TASK DIRECTIONS
Set down all of the records below exactly, please, omitting the images.

INFORMATION

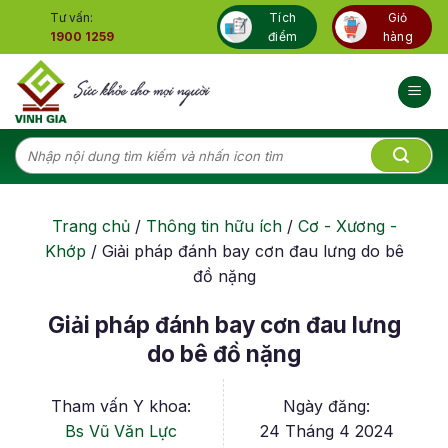
Skip
Tư vấn:
Tích
Giỏ
to
1900 1259
điểm
hàng
content
Tìm
kiếm:
Trang chủ
/
Thông tin hữu ích
/
Cơ - Xương -
Khớp
/
Giải pháp đánh bay cơn đau lưng do bê
đồ nặng
Giải pháp đánh bay cơn đau lưng
do bê đồ nặng
Tham vấn Y khoa:
Ngày đăng:
Bs Vũ Văn Lực
24 Tháng 4 2024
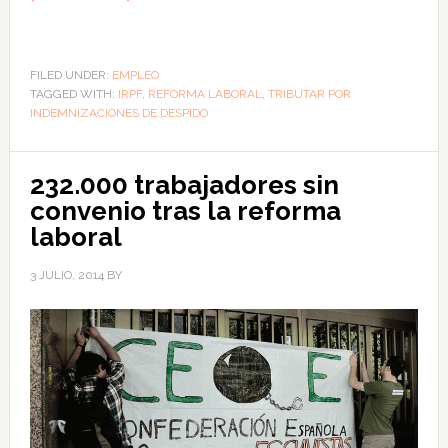
FILED UNDER:
EMPLEO
TAGGED WITH:
IRPF
,
REFORMA LABORAL
,
TRIBUTAR POR
INDEMNIZACIONES DE DESPIDO
232.000 trabajadores sin
convenio tras la reforma
laboral
3 JULIO, 2014
BY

REPLY TO THE EXERCISE
Skip
Tư vấn:
Tích
Giỏ
to
1900 1259
điểm
hàng
content
Tìm
kiếm:
Trang chủ
/
Thông tin hữu ích
/
Cơ - Xương -
Khớp
/
Giải pháp đánh bay cơn đau lưng do bê
đồ nặng
Giải pháp đánh bay cơn đau lưng
do bê đồ nặng
Tham vấn Y khoa:
Ngày đăng:
Bs Vũ Văn Lực
24 Tháng 4 2024
FILED UNDER:
EMPLEO
TAGGED WITH:
IRPF
,
REFORMA LABORAL
,
TRIBUTAR POR
INDEMNIZACIONES DE DESPIDO
232.000 trabajadores sin
convenio tras la reforma
laboral
3 JULIO, 2014
BY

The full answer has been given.